Fujitsu expects to see an acceleration in the pace of Open RAN (O-RAN) deployments this year and a consolidation in terms of commercial deployments in 2025, according to Patrick Eriksson, vice president and global head of radio unit business at Fujitsu.

“I think it [O-RAN] started quite well with a couple of greenfield operators that did fairly large deployments. After that, O-RAN deployments halted a little bit and then this step to come into brownfield deployments has been a little bit challenging to take. I think, from our perspective, what we’re seeing…right now is we believe things will happen this year, and come to fruition…maybe in 2025 and onwards,” he explained during a recent interview with RCR Wireless News at Mobile World Congress in Barcelona.

Given the parallel pushes for opex reduction and progress against net-zero goals, Eriksson also highlighted how Fujitsu is approaching energy efficiency (and attendant costs) at the hardware-level, and also based on an understanding of real world network demand.

“One is the raw hardware efficiency that we’re working with. And here we are utilizing, for instance, gallium nitride power amplifiers (PAs) throughout our whole portfolio. In addition to that, we’re also deploying proprietary PA architectures and energy efficiency algorithms that are helping to improve our overall power efficiency on the hardware side… we also have the features that optimize the power efficiency in accordance with the actual traffic load of the radio,” he said.

Using AI for network root-cause analysis and predictive maintenance

Fujitsu is also using artificial intelligence (AI) to develop new tools to help operators improve network performance. During Mobile World Congress, Greg Manganello, senior vice president at Fujitsu, explained the main features of the Alarm Storm Detector tool developed by Fujitsu using AI.

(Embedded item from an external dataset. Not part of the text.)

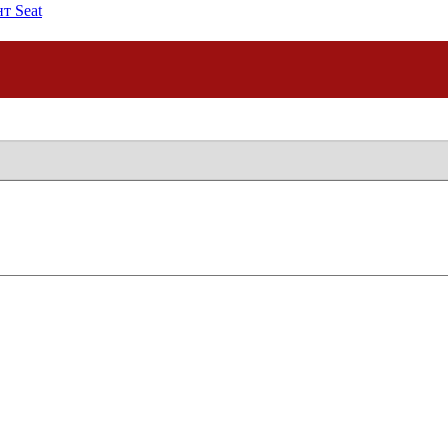
т Seat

Alarm Storm Detector is an AI/ML-powered application engineered to streamline network performance monitoring. “We have combined our network operations knowledge with AI to really help network performance. And when there’s a network trouble, what we really realized is that it’s not a low level of trouble, but big spikes, which can be a little bit overwhelming to network operations teams. And we realized they’ve been spending days and weeks looking for the root cause. So using our AI tools, we can find the exact root cause of a network trouble, throwing away hundreds and thousands of derivative alarms and getting to the root cause,” said Manganello.

“The next step that we’re working on right now to release is predictive maintenance. So when we detect degradation of network parameters, we already present that to the operator,” he added.

Manganello also noted that Fujitsu is currently working on large language models—a sort of a chat GPT interface for network operators—, looking at log files and huge petabytes versus of data, and then helping the network operator query that database.

“But what we realize is LLM can’t operate on all that raw data. So we invented a new kind of AI called automatic knowledge extraction, which really is like a bridge between all that multi-vendor multi-domain data, and then network operators so they can get the answers back to their questions on how to really operate a network more efficiently,” he said.